With the passing of the 2016 constitutional amendment and the Legislature’s enacting of statutes implementing the voters’ will, hundreds of thousands of Floridians have become lawful medical marijuana users. By and large, Florida employers were not impacted by the legalization of medical marijuana because both the use and possession of marijuana are still illegal under federal law. Under Florida’s Constitution, employers are not required to accommodate medical marijuana use in the workplace. However, other states have expanded medical marijuana users’ rights to include additional protections.

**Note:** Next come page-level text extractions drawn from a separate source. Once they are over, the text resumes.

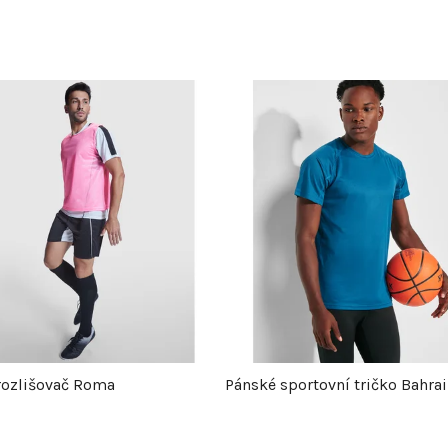
rozlišovač Roma
Pánské sportovní tričko Bahra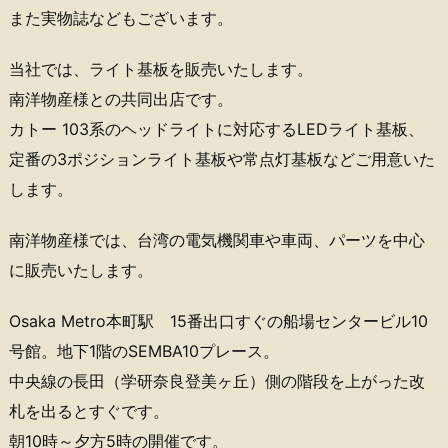
また実物誌などもございます。
当社では、ライト基板を販売いたします。
南洋物産様との共同出店です。
カトー 103系のヘッドライトに対応するLEDライト基板、
定番の3ポジションライト基板や常点灯基板などご用意いた
します。
南洋物産様では、台湾の電気機関車や車両、パーツを中心
に販売いたします。
Osaka Metro本町駅 15番出口すぐの船場センタービル10
号館。地下1階のSEMBA10プレース。
中央線の長田（学研奈良登美ヶ丘）側の階段を上がった改
札を出るとすぐです。
朝10時～夕方5時の開催です。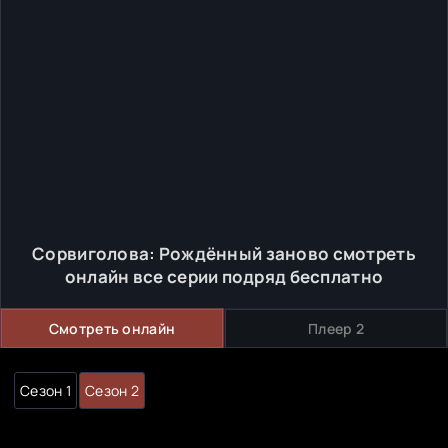
Сорвиголова: Рождённый заново смотреть
онлайн все серии подряд бесплатно
Смотреть онлайн
Плеер 2
Сезон 1
Сезон 2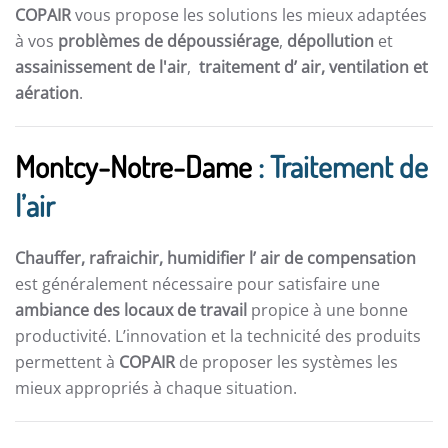
COPAIR
vous propose les solutions les mieux adaptées
à vos
problèmes de dépoussiérage
,
dépollution
et
assainissement de l'air
,
traitement d’ air,
ventilation et
aération
.
Montcy-Notre-Dame
: Traitement de
l’air
Chauffer, rafraichir, humidifier l’ air de compensation
est généralement nécessaire pour satisfaire une
ambiance des locaux de travail
propice à une bonne
productivité. L’innovation et la technicité des produits
permettent à
COPAIR
de proposer les systèmes les
mieux appropriés à chaque situation.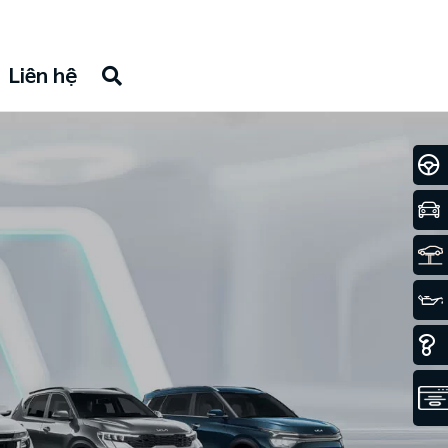
Liên hệ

The Florida Legislature is currently considering similar protections. House Bill 595 and Senate Bill 962 will, if passed, afford sweeping rights to Florida employees using medical marijuana. The bills, both entitled Medical Marijuana Employee Protection Act, impact both public and private sector employers. In short, this proposed law would afford new employment rights for applicants and employees, including the right to sue employers if an adverse personnel action is taken against a lawful medical marijuana user because of his or her status as a qualified medical marijuana patient. The only caveat relates to jobs involving safety-sensitive duties, such as teachers, school bus drivers and firefighters.
Challenges for Employers
To justify a failure to hire or an adverse personnel action against a medical marijuana employee, the employer will now be required to establish, by a preponderance of the evidence, that the lawful use of medical marijuana is impairing the employee’s ability to perform his or her job duties. This will undoubtedly be a tricky, fact-intensive and expensive undertaking for Florida employers. If the employer fails to prove impairment, the employee can obtain injunctive relief (such as job reinstatement), money damages and an award of attorney fees. In essence, medical marijuana use could soon become a newly protected class for all applicants and employees in Florida.
Definition of Exempt Jobs
Under these bills, an employer may not take any adverse action against any employee or job applicant who is a qualified medical marijuana patient unlessthe position at issue involves safety-sensitive job duties. The bills define “safety-sensitive” as “tasks or duties of a job that the employer reasonably believes could affect the safety and health of the employee performing the tasks or duties or other persons, including, but not limited to, any of the following:
- The handling, packaging, processing, storage, disposal, or transport of hazardous materials.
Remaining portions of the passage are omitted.